Gardening has been a win this summer, too. Last year I couldn’t bend over long enough to plant or harvest. This year is going like green beans! It’s such a pleasure and a joy to be outside, in the sun, weeding lettuce, plucking eggplant, picking tomatoes.
It’s never really calm and quiet inside my brain. It’s always at a dance studio. Somedays doing the twist, somedays preforming ballet, once in awhile doing the jitterbug. It’s exhausting keeping up with long conversations or listening to a podcast when all the while my brain continues to skip, and jounce, and rattle. Somedays are better than others. I don’t know why.
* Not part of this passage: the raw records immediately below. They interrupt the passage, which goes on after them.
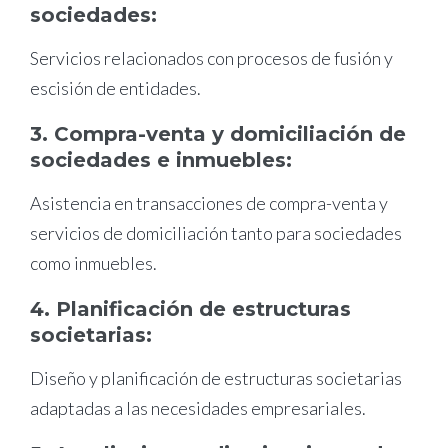
sociedades:
Servicios relacionados con procesos de fusión y
escisión de entidades.
3. Compra-venta y domiciliación de
sociedades e inmuebles:
Asistencia en transacciones de compra-venta y
servicios de domiciliación tanto para sociedades
como inmuebles.
4. Planificación de estructuras
societarias:
Diseño y planificación de estructuras societarias
adaptadas a las necesidades empresariales.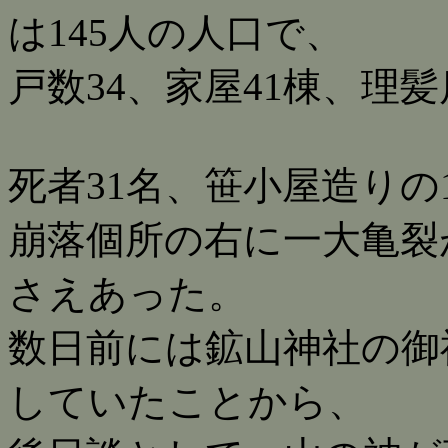
は145人の人口で、
戸数34、家屋41棟、理
死者31名、笹小屋造りの
崩落個所の右に一大亀裂
さえあった。
数日前には鉱山神社の御
していたことから、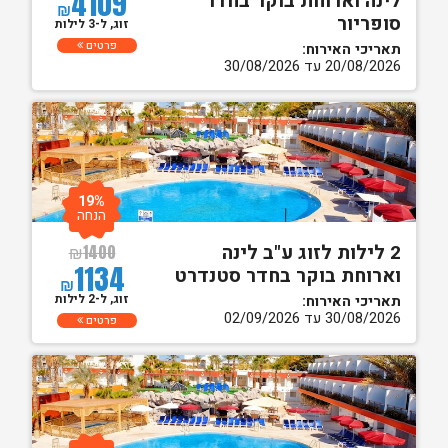
4109
לינה וארוחת בוקר בחדר
₪
סופריור
זוג, ל-3 לילות
פרטים
תאריכי האירוח:
20/08/2026 עד 30/08/2026
19%
הנחה
2 לילות לזוג ע"ב לינה
₪
1400
1134
וארוחת בוקר בחדר סטנדרט
₪
זוג, ל-2 לילות
תאריכי האירוח:
30/08/2026 עד 02/09/2026
פרטים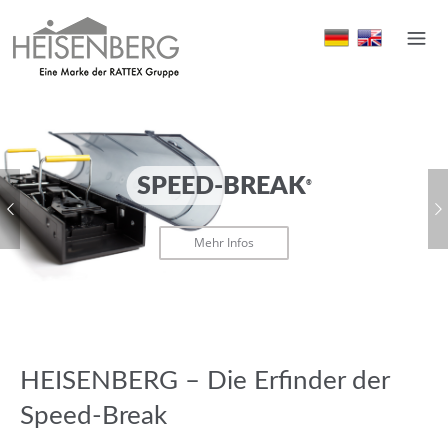
SPEED-BREAK
®
Mehr Infos
HEISENBERG – Die Erfinder der
Speed-Break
Somedays are just too much and I retreat into solitary mode. Go on my own silent retreat. For the most part, I suppose, I’m just learning how to live my new life. When to stop. When to answer the phone. When to take a nap. Learning to listen to my body. It’s not a bad thing. But it does offer up a fair amount of boredom. I guess, that’s part of the journey, too.
I’m learning to understand the sorrows we bear as our bodies fail us. Learning a deeper kindness towards people - who like me - live in the unwanted-ness of their own life situations. Situations they did not ask for. Situations that are difficult and unfair.
This is what I know.
Hope soothes. Kindness encourages. Love heals.
May your days be warmed by both the giving and the receiving of love, hope, and kindness.